The Westerner Wŏn Tup'yo agreed with Hŏ, advising Hyeonjong to change to a three-year mourning robe. Then, Song Si-yŏl attacked Hŏ himself, saying that there could logically be only one eldest son, and that Sŏja also had an additional meaning of all non-eldest sons. Song also said that the second eldest son being the eldest son referred to second eldest sons inheriting the line when the eldest son died in infancy or childhood (Sohyeon was thirty-three when he died), and that if Hyojong's death required a mourning robe at least equal to Sohyeon's because Hyojong was a king, then the death of any king, even if he was the son of a concubine, required a three-year mourning robe, which was against both Etiquette and Ceremonial and the Five Rites of the Dynasty. Hyojong then said that it was not right to argue that everyone ought to wear a three-year mourning robe for a king's death, because Grand Queen Dowager Jaui was a queen consort when Hyojong was only a prince, meaning that Jaui was above Hyojong in degree. He finally said that there was no great scholar to decide on the mourning robe, and that it was necessary to do what was certain (The Five Rites) and leave the decision of what was right or wrong to the future.

Then, Yun Sŏndo, an influential Southerner, replied. He first said that the Etiquette and Ceremonial directly said that the death of sons who are not the eldest but inherit the line also require mourning robes for three years, and therefore that it was unnecessary to bring up the term Sŏja. He then said that it was illogical that a second son whose mother was not a concubine and who had inherited the father's line and become a king would never be a true inheritor of the line, and sarcastily asked if a king who was a second son was a "false crown prince" and a "regent emperor", and if the second son could not "reign as king to the descendants of the first son". He finally said that the title of "Crown Prince" was equivalent to the eldest prince, and therefore Hyojong was the eldest son, whose death required a three-year robe. He then attacked Song Si-yŏl's argument based on the impossibility of two eldest sons, saying that all that meant was that there could not be two eldest sons at the same time. He then attacked Song's claim that it was unnatural for Jaui, of a higher rank than Hyojong, was to wear a mourning robe that children wore for parents by pointing out that it was just as unnatural for parents to wear three-year mourning robes at their eldest son's death. He finally said that he was not a wise person and that it was natural for some contradictions to occur in his argument, but that if his argument was logical it was naturally true.

Hyojong, who was wary of the power of the Sandang, ordered a low level of punishment; stripping him of his honors and sending him back to the country. However, the Sandang continued their attack against Yun, and Hyeonjong was forced to imprison him in Samsu, near the northern border. Yun's attack was burned. (Note: However, it was copied in the Annals of the Joseon Dynasty and still remains.)

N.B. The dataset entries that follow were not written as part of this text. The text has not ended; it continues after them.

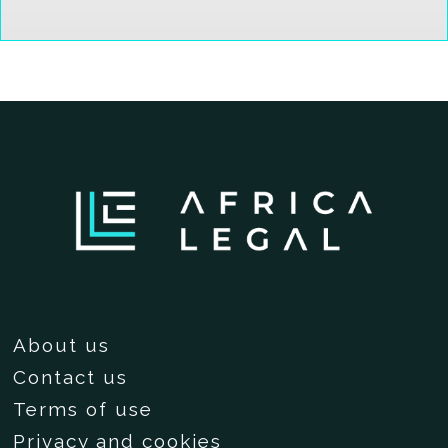
About us
Contact us
Terms of use
Privacy and cookies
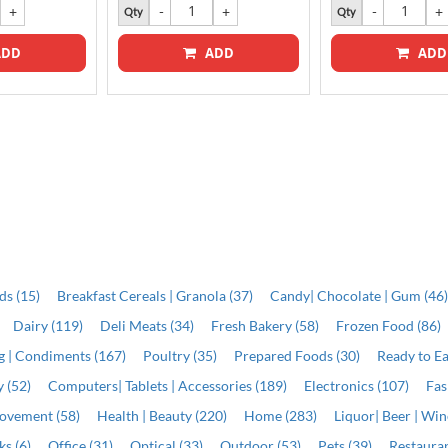
Qty
Qty
DD
ADD
ADD
ds (15)
Breakfast Cereals | Granola (37)
Candy| Chocolate | Gum (46
Dairy (119)
Deli Meats (34)
Fresh Bakery (58)
Frozen Food (86)
ng | Condiments (167)
Poultry (35)
Prepared Foods (30)
Ready to Ea
 (52)
Computers| Tablets | Accessories (189)
Electronics (107)
Fas
ovement (58)
Health | Beauty (220)
Home (283)
Liquor| Beer | Win
s (6)
Office (31)
Optical (33)
Outdoor (53)
Pets (39)
Restauran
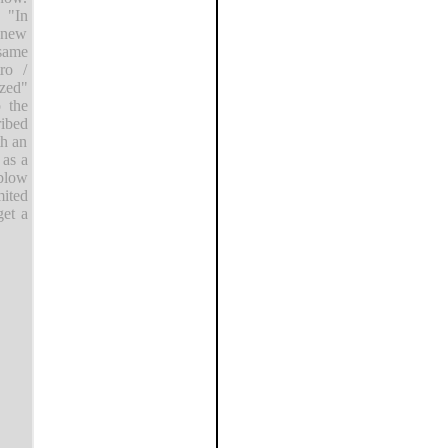
 "In
s new
 same
ro /
ized"
o the
ribed
th an
 as a
blow
mited
get a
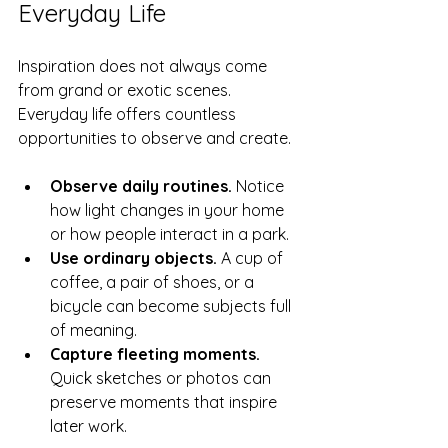
Everyday Life
Inspiration does not always come 
from grand or exotic scenes. 
Everyday life offers countless 
opportunities to observe and create.
Observe daily routines.
 Notice 
how light changes in your home 
or how people interact in a park.
Use ordinary objects.
 A cup of 
coffee, a pair of shoes, or a 
bicycle can become subjects full 
of meaning.
Capture fleeting moments.
Quick sketches or photos can 
preserve moments that inspire 
later work.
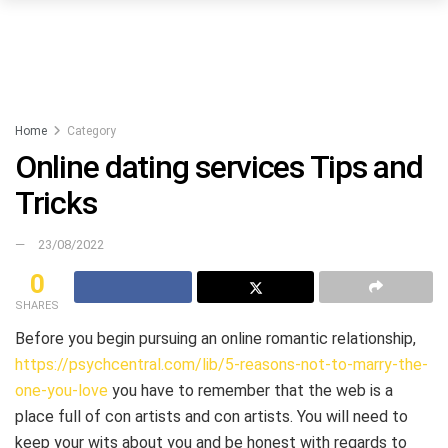
Home
Category
Online dating services Tips and
Tricks
23/08/2022
0
SHARES
Before you begin pursuing an online romantic relationship,
https://psychcentral.com/lib/5-reasons-not-to-marry-the-
one-you-love
you have to remember that the web is a
place full of con artists and con artists. You will need to
keep your wits about you and be honest with regards to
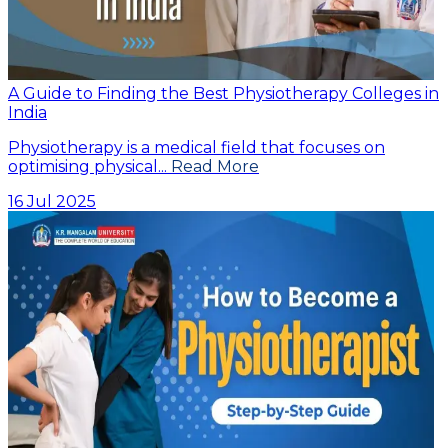
A Guide to Finding the Best Physiotherapy Colleges in
India
Physiotherapy is a medical field that focuses on
optimising physical...
Read More
16 Jul 2025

However, many of the philosophers and scholars of the day supported Yun's opinions. Six days before Yun's exile, Kwŏn Si, a friend of Song Si-yŏl, said that "Although I am soaked with sweat at the sight of Yun's writing", "there is no doubt that Grand Queen Dowager ought to wear a three-year robe." Wŏn Tup'yo, still an influential figure in the court, also supported the Southerners. (Note: Note that Won also supported Hŏ Mok.) The matter was brought to court on May 3, 1660, and as Yun Hyu, the Southerner who had brought the matter up in the first place, only said "In this great event each man, great and small, had his own thoughts on the matter and so Your Majesty must decide with your wisdom." while the other, Westerner ministers supported Song, the Southerner opinion was discarded.